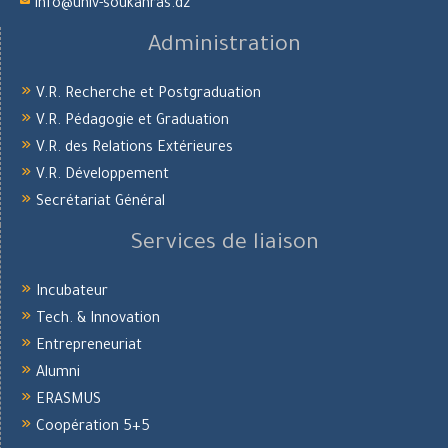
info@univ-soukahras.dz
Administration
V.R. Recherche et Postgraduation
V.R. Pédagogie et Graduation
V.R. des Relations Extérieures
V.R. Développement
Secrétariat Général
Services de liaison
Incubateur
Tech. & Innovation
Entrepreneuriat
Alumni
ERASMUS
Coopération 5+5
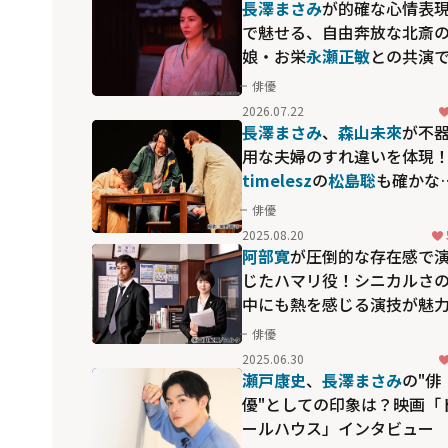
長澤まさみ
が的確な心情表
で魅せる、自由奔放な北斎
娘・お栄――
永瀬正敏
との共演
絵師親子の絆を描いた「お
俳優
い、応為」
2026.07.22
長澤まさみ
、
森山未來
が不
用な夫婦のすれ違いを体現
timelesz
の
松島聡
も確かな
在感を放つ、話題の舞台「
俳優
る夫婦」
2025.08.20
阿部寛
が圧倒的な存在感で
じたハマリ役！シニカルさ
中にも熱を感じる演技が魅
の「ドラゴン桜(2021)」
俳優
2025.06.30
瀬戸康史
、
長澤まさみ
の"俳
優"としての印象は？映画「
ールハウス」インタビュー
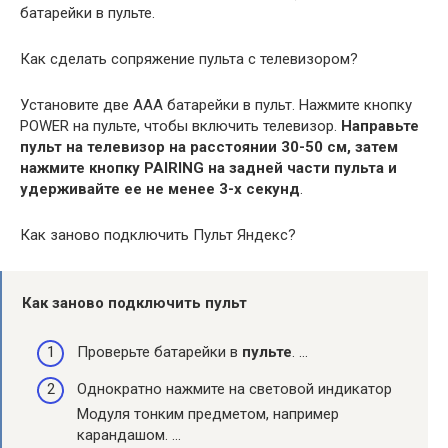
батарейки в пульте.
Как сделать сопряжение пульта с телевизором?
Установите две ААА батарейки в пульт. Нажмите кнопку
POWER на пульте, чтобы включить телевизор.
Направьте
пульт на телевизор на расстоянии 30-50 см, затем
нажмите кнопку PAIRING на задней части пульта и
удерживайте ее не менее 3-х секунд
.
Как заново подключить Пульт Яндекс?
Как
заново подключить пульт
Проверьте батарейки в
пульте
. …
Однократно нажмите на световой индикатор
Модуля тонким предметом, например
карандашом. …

______

◆ Work order ◆
Leave out the pictures and output every record above precisely as given.

◆ Solved exercise ◆
info@univ-soukahras.dz
Administration
V.R. Recherche et Postgraduation
V.R. Pédagogie et Graduation
V.R. des Relations Extérieures
V.R. Développement
Secrétariat Général
Services de liaison
Incubateur
Tech. & Innovation
Entrepreneuriat
Alumni
ERASMUS
Coopération 5+5
長澤まさみ
が的確な心情表
で魅せる、自由奔放な北斎
娘・お栄――
永瀬正敏
との共演
絵師親子の絆を描いた「お
俳優
い、応為」
2026.07.22
長澤まさみ
、
森山未來
が不
用な夫婦のすれ違いを体現
timelesz
の
松島聡
も確かな
在感を放つ、話題の舞台「
俳優
る夫婦」
2025.08.20
阿部寛
が圧倒的な存在感で
じたハマリ役！シニカルさ
中にも熱を感じる演技が魅
の「ドラゴン桜(2021)」
俳優
2025.06.30
瀬戸康史
、
長澤まさみ
の"俳
優"としての印象は？映画「
ールハウス」インタビュー
батарейки в пульте.
Как сделать сопряжение пульта с телевизором?
Установите две ААА батарейки в пульт. Нажмите кнопку
POWER на пульте, чтобы включить телевизор.
Направьте
пульт на телевизор на расстоянии 30-50 см, затем
нажмите кнопку PAIRING на задней части пульта и
удерживайте ее не менее 3-х секунд
.
Как заново подключить Пульт Яндекс?
Как
заново подключить пульт
Проверьте батарейки в
пульте
. …
Однократно нажмите на световой индикатор
Модуля тонким предметом, например
карандашом. …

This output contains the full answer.